In looking appreciatively at cause and effect relationships in a complex social setting and working with a complex set of activities (such as coaching), a whole variety of tools and concepts must be considered. In attempting to better understand the workings of a specific coaching program, the evaluator, like the cultural anthropologist, uses a variety of data collection methods, ranging from participant-observation and interviews to questionnaires and activity logs.
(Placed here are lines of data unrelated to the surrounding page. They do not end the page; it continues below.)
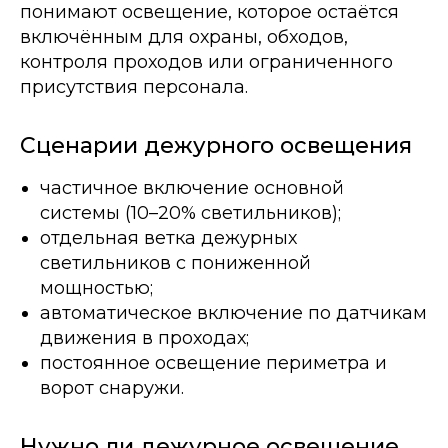
понимают освещение, которое остаётся
включённым для охраны, обходов,
контроля проходов или ограниченного
присутствия персонала.
Сценарии дежурного освещения
частичное включение основной
системы (10–20% светильников);
отдельная ветка дежурных
светильников с пониженной
мощностью;
автоматическое включение по датчикам
движения в проходах;
постоянное освещение периметра и
ворот снаружи.
Нужно ли дежурное освещение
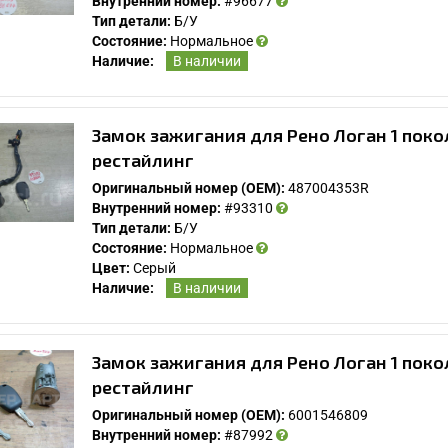
Внутренний номер:
#96677
Тип детали:
Б/У
Состояние:
Нормальное
Наличие:
В наличии
Замок зажигания для Рено Логан 1 поко
рестайлинг
Оригинальный номер (OEM):
487004353R
Внутренний номер:
#93310
Тип детали:
Б/У
У Вас возникли вопросы? Вы не нашли нужную
Состояние:
Нормальное
Вам деталь?
Цвет:
Серый
Наличие:
В наличии
Заполните форму ниже и мы Вам перезвоним.
Замок зажигания для Рено Логан 1 поко
рестайлинг
Оригинальный номер (OEM):
6001546809
Внутренний номер:
#87992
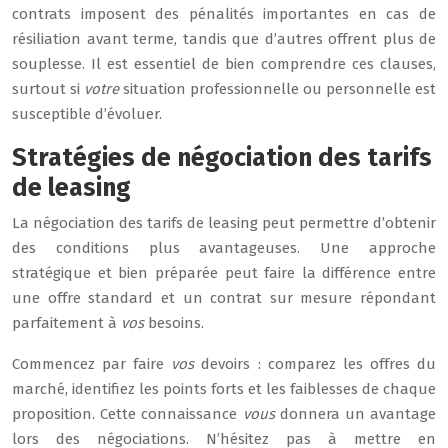
contrats imposent des pénalités importantes en cas de
résiliation avant terme, tandis que d’autres offrent plus de
souplesse. Il est essentiel de bien comprendre ces clauses,
surtout si
votre
situation professionnelle ou personnelle est
susceptible d’évoluer.
Stratégies de négociation des tarifs
de leasing
La négociation des tarifs de leasing peut permettre d’obtenir
des conditions plus avantageuses. Une approche
stratégique et bien préparée peut faire la différence entre
une offre standard et un contrat sur mesure répondant
parfaitement à
vos
besoins.
Commencez par faire
vos
devoirs : comparez les offres du
marché, identifiez les points forts et les faiblesses de chaque
proposition. Cette connaissance
vous
donnera un avantage
lors des négociations. N’hésitez pas à mettre en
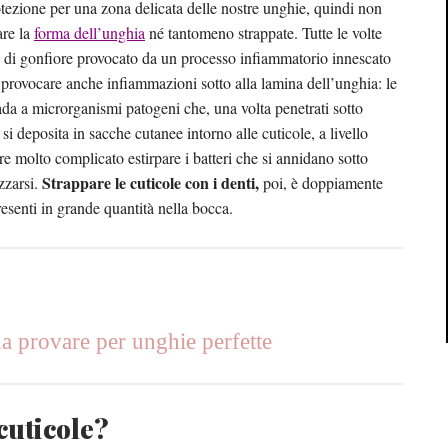
tezione per una zona delicata delle nostre unghie, quindi non
are la
forma dell’unghia
né tantomeno strappate. Tutte le volte
po’ di gonfiore provocato da un processo infiammatorio innescato
provocare anche infiammazioni sotto alla lamina dell’unghia: le
rada a microrganismi patogeni che, una volta penetrati sotto
 deposita in sacche cutanee intorno alle cuticole, a livello
e molto complicato estirpare i batteri che si annidano sotto
Strappare le cuticole con i denti,
zzarsi.
poi, è doppiamente
esenti in grande quantità nella bocca.
provare per unghie perfette
cuticole?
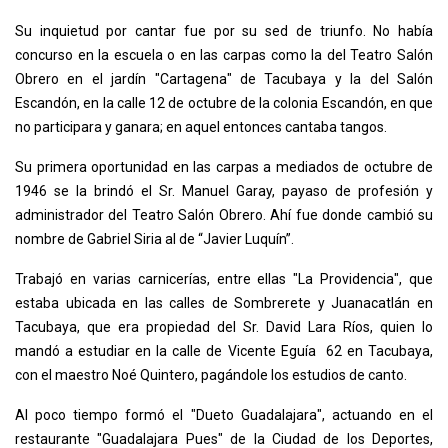
Su inquietud por cantar fue por su sed de triunfo. No había
concurso en la escuela o en las carpas como la del Teatro Salón
Obrero en el jardín "Cartagena" de Tacubaya y la del Salón
Escandón, en la calle 12 de octubre de la colonia Escandón, en que
no participara y ganara; en aquel entonces cantaba tangos.
Su primera oportunidad en las carpas a mediados de octubre de
1946 se la brindó el Sr. Manuel Garay, payaso de profesión y
administrador del Teatro Salón Obrero. Ahí fue donde cambió su
nombre de Gabriel Siria al de “Javier Luquín”.
Trabajó en varias carnicerías, entre ellas "La Providencia", que
estaba ubicada en las calles de Sombrerete y Juanacatlán en
Tacubaya, que era propiedad del Sr. David Lara Ríos, quien lo
mandó a estudiar en la calle de Vicente Eguía 62 en Tacubaya,
con el maestro Noé Quintero, pagándole los estudios de canto.
Al poco tiempo formó el "Dueto Guadalajara", actuando en el
restaurante "Guadalajara Pues" de la Ciudad de los Deportes,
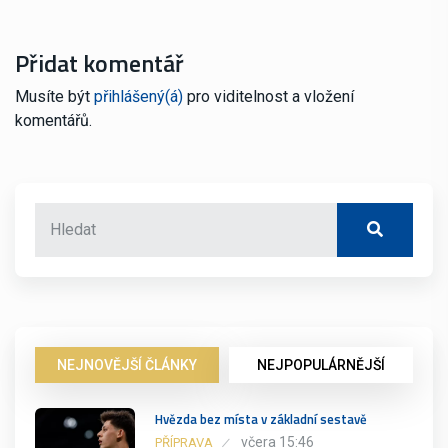
Přidat komentář
Musíte být
přihlášený(á)
pro viditelnost a vložení
komentářů.
NEJNOVĚJŠÍ ČLÁNKY
NEJPOPULÁRNĚJŠÍ
Hvězda bez místa v základní sestavě
včera 15:46
PŘÍPRAVA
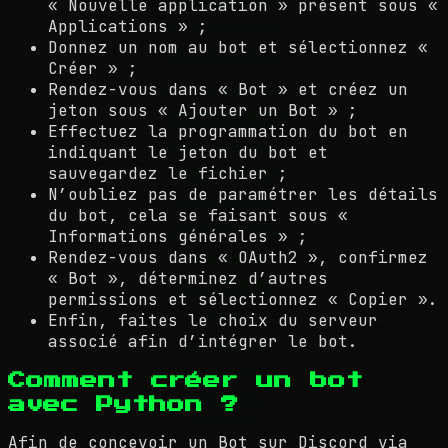
« Nouvelle application » présent sous «
Applications » ;
Donnez un nom au bot et sélectionnez «
Créer » ;
Rendez-vous dans « Bot » et créez un
jeton sous « Ajouter un Bot » ;
Effectuez la programmation du bot en
indiquant le jeton du bot et
sauvegardez le fichier ;
N’oubliez pas de paramétrer les détails
du bot, cela se faisant sous «
Informations générales » ;
Rendez-vous dans « OAuth2 », confirmez
« Bot », déterminez d’autres
permissions et sélectionnez « Copier ».
Enfin, faites le choix du serveur
associé afin d’intégrer le bot.
Comment créer un bot
avec Python ?
Afin de concevoir un Bot sur Discord via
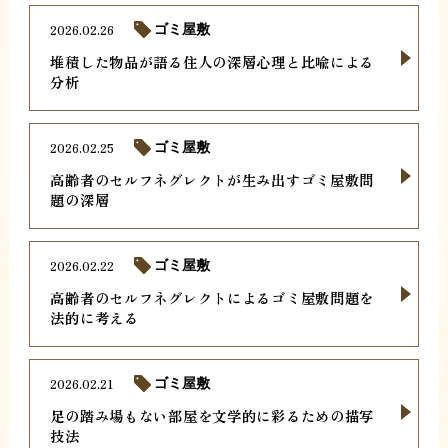
2026.02.26
ゴミ屋敷
堆積した物品が語る住人の深層心理と比喩による
分析
2026.02.25
ゴミ屋敷
高齢者のセルフネグレクトが生み出すゴミ屋敷問
題の深層
2026.02.22
ゴミ屋敷
高齢者のセルフネグレクトによるゴミ屋敷問題を
法的に考える
2026.02.21
ゴミ屋敷
足の踏み場もない部屋を文学的に彩るための描写
技法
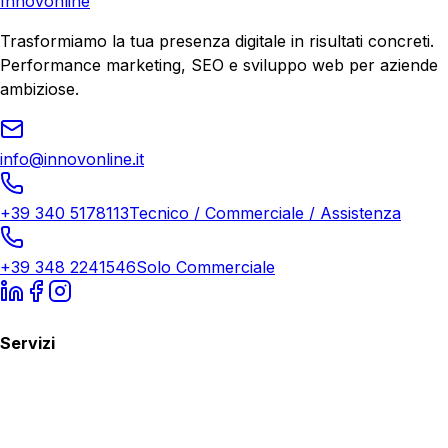
Innovonline
Trasformiamo la tua presenza digitale in risultati concreti.
Performance marketing, SEO e sviluppo web per aziende
ambiziose.
info@innovonline.it
+39 340 5178113
Tecnico / Commerciale / Assistenza
+39 348 2241546
Solo Commerciale
Servizi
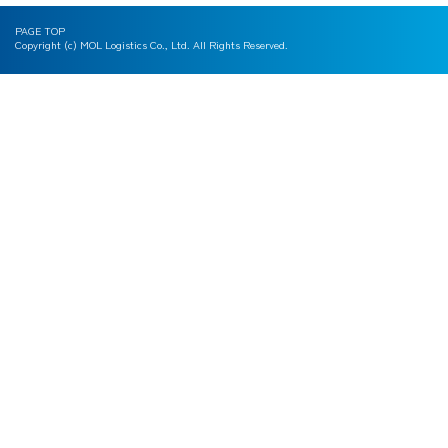
PAGE TOP
Copyright (c) MOL Logistics Co., Ltd. All Rights Reserved.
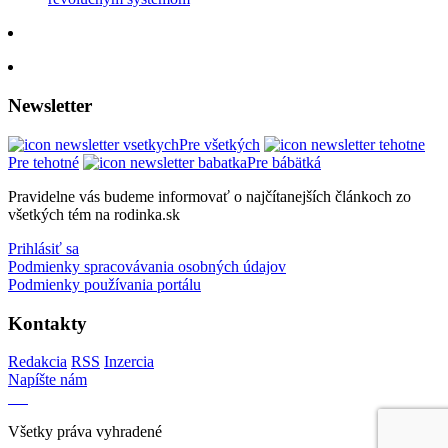
Newsletter
Pre všetkých
Pre tehotné
Pre bábätká
Pravidelne vás budeme informovať o najčítanejších článkoch zo
všetkých tém na rodinka.sk
Prihlásiť sa
Podmienky spracovávania osobných údajov
Podmienky používania portálu
Kontakty
Redakcia
RSS
Inzercia
Napíšte nám
Všetky práva vyhradené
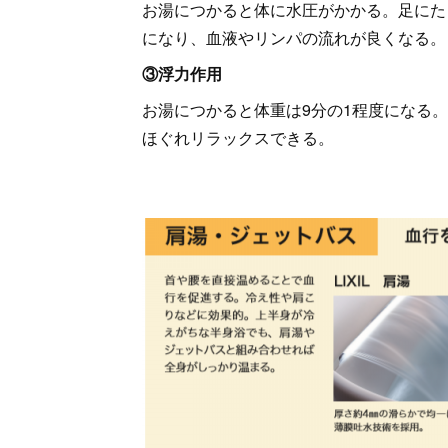
お湯につかると体に水圧がかかる。足にた
になり、血液やリンパの流れが良くなる
③浮力作用
お湯につかると体重は9分の1程度になる
ほぐれリラックスできる。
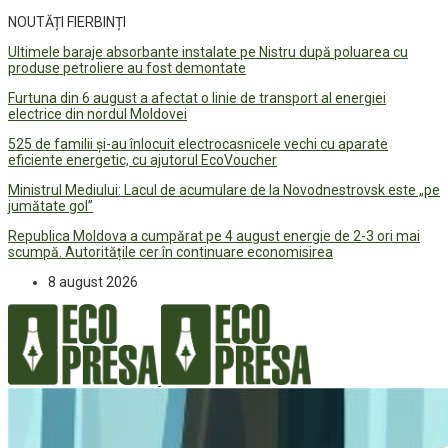
NOUTĂȚI FIERBINȚI
Ultimele baraje absorbante instalate pe Nistru după poluarea cu
produse petroliere au fost demontate
Furtuna din 6 august a afectat o linie de transport al energiei
electrice din nordul Moldovei
525 de familii și-au înlocuit electrocasnicele vechi cu aparate
eficiente energetic, cu ajutorul EcoVoucher
Ministrul Mediului: Lacul de acumulare de la Novodnestrovsk este „pe
jumătate gol”
Republica Moldova a cumpărat pe 4 august energie de 2-3 ori mai
scumpă. Autoritățile cer în continuare economisirea
8 august 2026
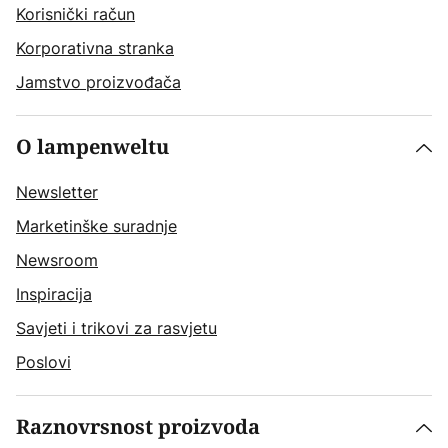
Korisnički račun
Korporativna stranka
Jamstvo proizvođača
O lampenweltu
Newsletter
Marketinške suradnje
Newsroom
Inspiracija
Savjeti i trikovi za rasvjetu
Poslovi
Raznovrsnost proizvoda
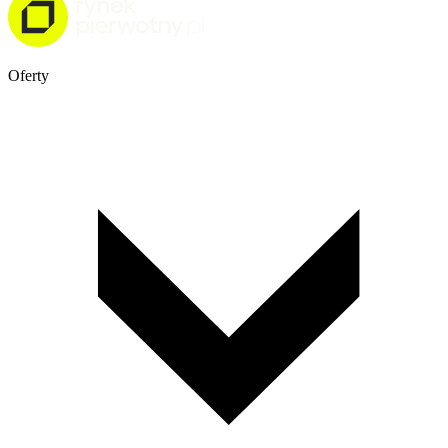
Oferty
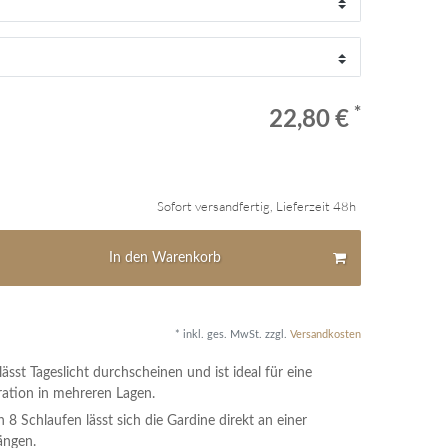
*
22,80 €
Sofort versandfertig, Lieferzeit 48h
In den Warenkorb
* inkl. ges. MwSt. zzgl.
Versandkosten
ässt Tageslicht durchscheinen und ist ideal für eine
ation in mehreren Lagen.
 8 Schlaufen lässt sich die Gardine direkt an einer
ängen.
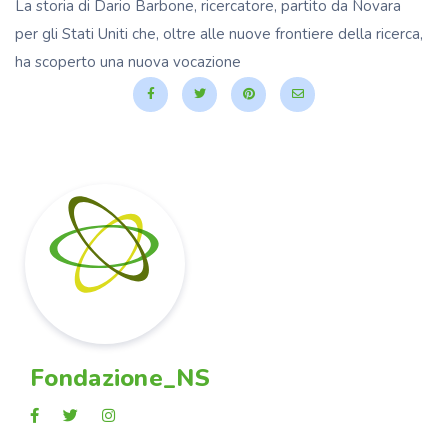
La storia di Dario Barbone, ricercatore, partito da Novara
per gli Stati Uniti che, oltre alle nuove frontiere della ricerca,
ha scoperto una nuova vocazione
Fondazione_NS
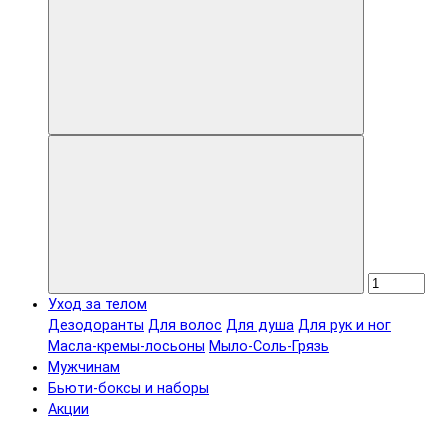
Уход за телом
Дезодоранты
Для волос
Для душа
Для рук и ног
Масла-кремы-лосьоны
Мыло-Соль-Грязь
Мужчинам
Бьюти-боксы и наборы
Акции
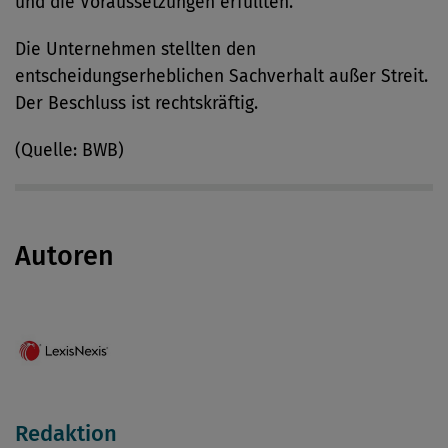
und die Voraussetzungen erfüllten.
Die Unternehmen stellten den
entscheidungserheblichen Sachverhalt außer Streit.
Der Beschluss ist rechtskräftig.
(Quelle: BWB)
Autoren
Redaktion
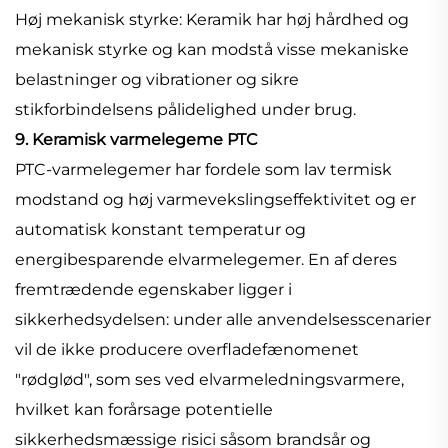
Høj mekanisk styrke: Keramik har høj hårdhed og
mekanisk styrke og kan modstå visse mekaniske
belastninger og vibrationer og sikre
stikforbindelsens pålidelighed under brug.
9. Keramisk varmelegeme PTC
PTC-varmelegemer har fordele som lav termisk
modstand og høj varmevekslingseffektivitet og er
automatisk konstant temperatur og
energibesparende elvarmelegemer. En af deres
fremtrædende egenskaber ligger i
sikkerhedsydelsen: under alle anvendelsesscenarier
vil de ikke producere overfladefænomenet
"rødglød", som ses ved elvarmeledningsvarmere,
hvilket kan forårsage potentielle
sikkerhedsmæssige risici såsom brandsår og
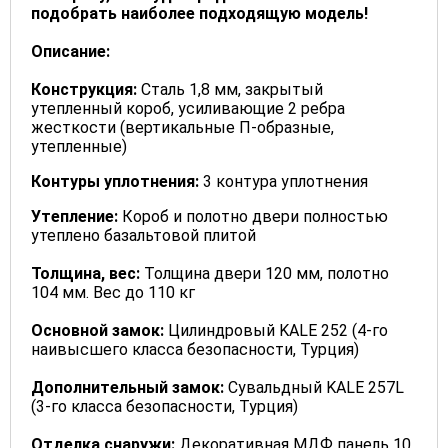
подобрать наиболее подходящую модель!
Описание:
Конструкция:
Сталь 1,8 мм, закрытый
утепленный короб, усиливающие 2 ребра
жесткости (вертикальные П-образные,
утепленные)
Контуры уплотнения:
3 контура уплотнения
Утепление:
Короб и полотно двери полностью
утеплено базальтовой плитой
Толщина, вес:
Толщина двери 120 мм, полотно
104 мм. Вес до 110 кг
Основной замок:
Цилиндровый KALE 252 (4-го
наивысшего класса безопасности, Турция)
Дополнительный замок:
Сувальдный KALE 257L
(3-го класса безопасности, Турция)
Отделка снаружи:
Декоративная МДФ панель 10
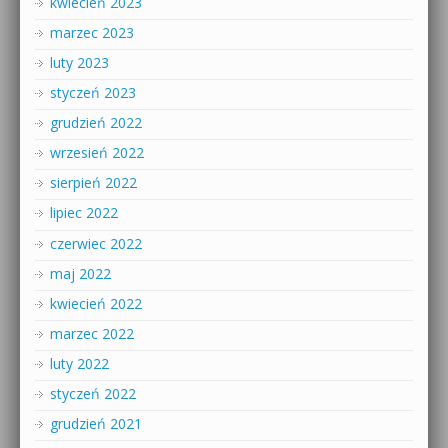
kwiecień 2023
marzec 2023
luty 2023
styczeń 2023
grudzień 2022
wrzesień 2022
sierpień 2022
lipiec 2022
czerwiec 2022
maj 2022
kwiecień 2022
marzec 2022
luty 2022
styczeń 2022
grudzień 2021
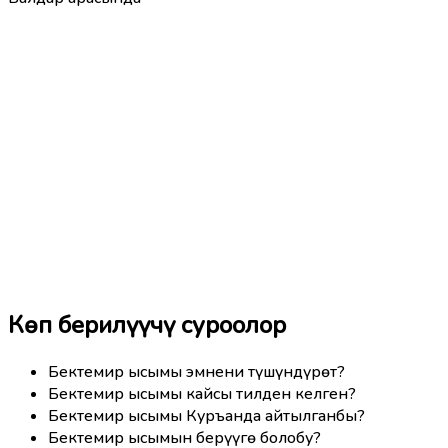
Көп берилүүчү суроолор
Бектемир ысымы эмнени түшүндүрөт?
Бектемир ысымы кайсы тилден келген?
Бектемир ысымы Куръанда айтылганбы?
Бектемир ысымын берүүгө болобу?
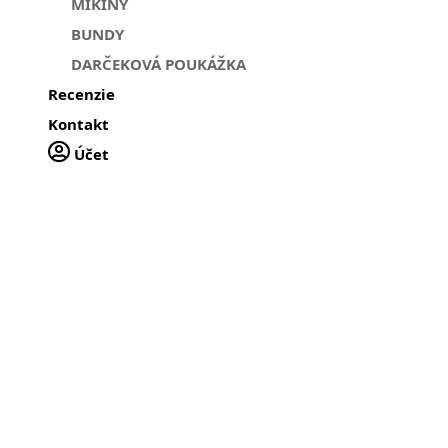
MIKINY
BUNDY
DARČEKOVÁ POUKÁŽKA
Recenzie
Kontakt
Účet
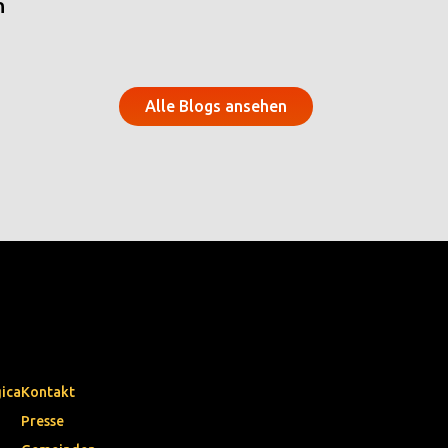
n
Alle Blogs ansehen
gica
Kontakt
Presse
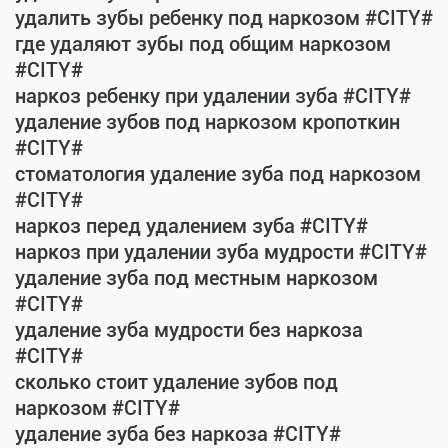
удалить зубы ребенку под наркозом #CITY#
где удаляют зубы под общим наркозом
#CITY#
наркоз ребенку при удалении зуба #CITY#
удаление зубов под наркозом кропоткин
#CITY#
стоматология удаление зуба под наркозом
#CITY#
наркоз перед удалением зуба #CITY#
наркоз при удалении зуба мудрости #CITY#
удаление зуба под местным наркозом
#CITY#
удаление зуба мудрости без наркоза
#CITY#
сколько стоит удаление зубов под
наркозом #CITY#
удаление зуба без наркоза #CITY#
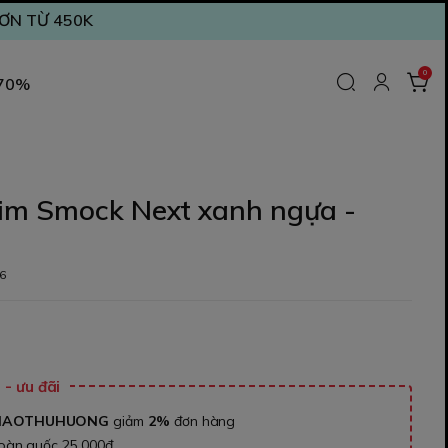
ĐƠN TỪ 450K
0
 70%
m Smock Next xanh ngựa -
6
₫
- ưu đãi
NAOTHUHUONG
giảm
2%
đơn hàng
toàn quốc 25.000đ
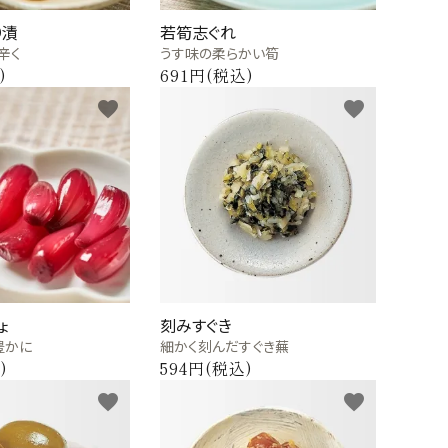
り漬
若筍志ぐれ
辛く
うす味の柔らかい筍
)
691円(税込)
favorite
favorite
ょ
刻みすぐき
豊かに
細かく刻んだすぐき蕪
)
594円(税込)
favorite
favorite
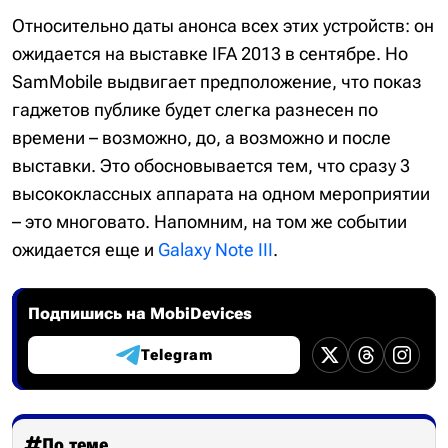
Относительно даты анонса всех этих устройств: он
ожидается на выставке IFA 2013 в сентябре. Но
SamMobile выдвигает предположение, что показ
гаджетов публике будет слегка разнесен по
времени – возможно, до, а возможно и после
выставки. Это обосновывается тем, что сразу 3
высококлассных аппарата на одном мероприятии
– это многовато. Напомним, на том же событии
ожидается еще и
Galaxy Note III
.
Подпишись на MobiDevices
Telegram
По теме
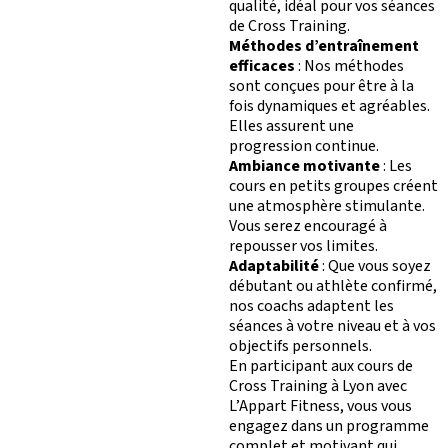
qualité, idéal pour vos séances
de Cross Training.
Méthodes d’entraînement
efficaces
: Nos méthodes
sont conçues pour être à la
fois dynamiques et agréables.
Elles assurent une
progression continue.
Ambiance motivante
: Les
cours en petits groupes créent
une atmosphère stimulante.
Vous serez encouragé à
repousser vos limites.
Adaptabilité
: Que vous soyez
débutant ou athlète confirmé,
nos coachs adaptent les
séances à votre niveau et à vos
objectifs personnels.
En participant aux cours de
Cross Training à Lyon avec
L’Appart Fitness, vous vous
engagez dans un programme
complet et motivant qui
Parlett suggests that the experienced evaluator also emulates the anthropologist in making use of various data analysis methods, ranging from narration and metaphor to multivariate statistics. This approach to evaluation was identified by Parlett several decades ago–yet it continues to challenge most approaches to evaluation and points to the “new” kinds of program evaluation that are needed if we truly intend to better understand how professional coaching operates when successful.

An Integrated Approach to the Evaluation of Coaching Programs

The four types of evaluation just described all contribute to the decision-making and dissemination processes that inevitably attend the ongoing planning and development of any coaching program. An optimally effective and appreciative program evaluation will draw all four types into a single, comprehensive design. This design brings together the valid, useful and appreciative information collected from documentary, descriptive, diagnostic and outcome determination evaluations. It combines this program information with a clear and consensus based agreement concerning the purposes and desired outcomes of the coaching program, yielding results that translate readily into program decisions and dissemination.

Initially, the idea of incorporating all four types of evaluation into a single, comprehensive project may not seem feasible. However, with careful planning, all four types can be employed at relatively low cost. First, the same information sources and data gathering procedures can be used to collect several different kinds of information. Careful, integrated planning not only saves time for the evaluators, it also reduces the chance that program participants will feel “over-evaluated” and “under-appreciated. Second, the whole evaluation process can be spread out over a fairly long period of time, if planning begins early enough in the development of a new coaching program. The long-term planning of widely dispersed evaluative interventions makes a major evaluation project possible and reduces negative reactions to those interventions that are made. In general, an outcome determination evaluation will require extensive attention at the start and end of a program, whereas program description and diagnosis require greatest attention during the middle of the program. Program documentation requires some attention before the program begins and during the program. The most extensive documentation work is required after the outcome determination evaluation is completed and before a final report is prepared.

Does it seem like too ambitious a plan? The initial response is usually “yes!” Do we really need to do all this work and initiate all of these different approaches to evaluation? The typical answer is “no!” Unfortunately, these answers stop the process. Program evaluation is either not performed at all or done in a manner that yields little insight about successful coaching or provides few compelling reasons to support coaching services on a sustained basis for many clients. If professional coaching is truly of value to our organizations, then it deserves the kind of careful and appreciative approach being advocating in this essay. It requires an integrated approach that embraces both formative and summative purposes, and that interweaves the four Ds. We should evaluate that which we value . . . and this certainly should include the enterprise of professional coaching.